Анна Васильевна медленно повернула ко мне голову.
— А ты спи, спи!
Но я уже встала. Мне очень хотелось умыться — на Ладоге мы каждое утро умывались снегом, — но я вспомнила, какой проблемой является здесь вода, и отбросила мысль об умывании. Есть мне совершенно не хотелось, как обычно с утра.
Я ничего не ответила Анне Васильевне. Подошла к висевшему над столом зеркалу и стала причёсываться. Увидела, что под глазами у меня появились небольшие мешки, наверно, после вчерашнего обморока. Я стала причёсываться, стараясь не обращать внимания на лицо.
— Вот зеркало-то и пригодилось, — заявила Анна Васильевна, — а то я его всё завесить хотела.
— Анна Васильевна, — начала я, — в вашем доме организуется стационар для детей. Мы все там будем работать. И вы тоже.
Я ожидала повторения разговора с Сиверским. Я знала: эти люди больны, живут в постоянной расслабляющей дремоте, постепенно переходящей в смерть.
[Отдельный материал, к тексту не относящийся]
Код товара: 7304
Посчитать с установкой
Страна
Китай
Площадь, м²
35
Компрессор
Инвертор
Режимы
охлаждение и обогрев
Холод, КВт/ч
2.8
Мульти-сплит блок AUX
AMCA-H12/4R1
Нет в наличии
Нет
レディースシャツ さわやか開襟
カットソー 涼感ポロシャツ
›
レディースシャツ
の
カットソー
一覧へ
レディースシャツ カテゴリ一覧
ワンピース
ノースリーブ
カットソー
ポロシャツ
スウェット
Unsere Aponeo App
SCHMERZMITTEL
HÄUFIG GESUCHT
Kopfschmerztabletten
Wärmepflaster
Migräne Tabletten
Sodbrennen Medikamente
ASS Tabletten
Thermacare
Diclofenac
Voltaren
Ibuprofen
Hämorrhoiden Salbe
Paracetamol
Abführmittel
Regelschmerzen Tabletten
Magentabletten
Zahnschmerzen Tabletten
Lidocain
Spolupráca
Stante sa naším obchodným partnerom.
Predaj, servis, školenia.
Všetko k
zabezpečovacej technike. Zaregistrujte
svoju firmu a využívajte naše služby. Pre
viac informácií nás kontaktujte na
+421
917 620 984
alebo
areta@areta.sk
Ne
И каждый, кто хочет вывести их из этого состояния, кажется им жестоким мучителем. Но, вопреки моим ожиданиям, никаких возражений не последовало. Анна Васильевна сказала:
— Ну, я ещё, допустим, туда-сюда. Но с тем дистрофиком ничего вы не поделаете. — Она имела в виду Сиверского.
— Посмотрю. Давайте сейчас зайдём к нему…
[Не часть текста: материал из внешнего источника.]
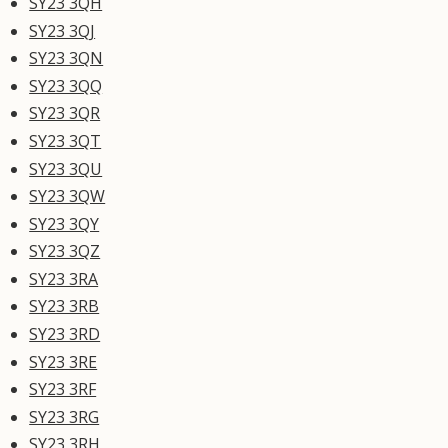
SY23 3QH
SY23 3QJ
SY23 3QN
SY23 3QQ
SY23 3QR
SY23 3QT
SY23 3QU
SY23 3QW
SY23 3QY
SY23 3QZ
SY23 3RA
SY23 3RB
SY23 3RD
SY23 3RE
SY23 3RF
SY23 3RG
SY23 3RH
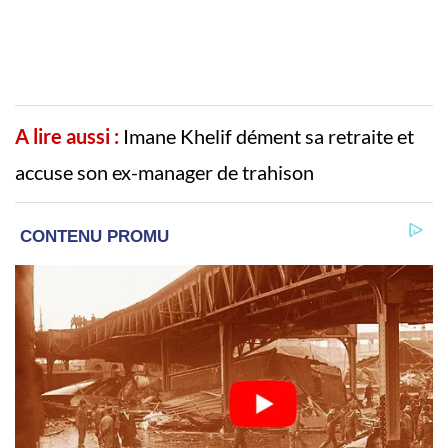
A lire aussi :
Imane Khelif dément sa retraite et
accuse son ex-manager de trahison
Мы остановились перед дверью Сиверского.
— Тише, — проговорила я. — Если он ещё спит, мы не будем его будить.
Приоткрыв дверь, я чуть не вскрикнула от удивления: Антон Иванович брился. Он сидел у стола перед окном и медленно водил бритвой по намыленному лицу.
Я прикрыла дверь.
— Ну что? — спросила Анна Васильевна. — Лежит?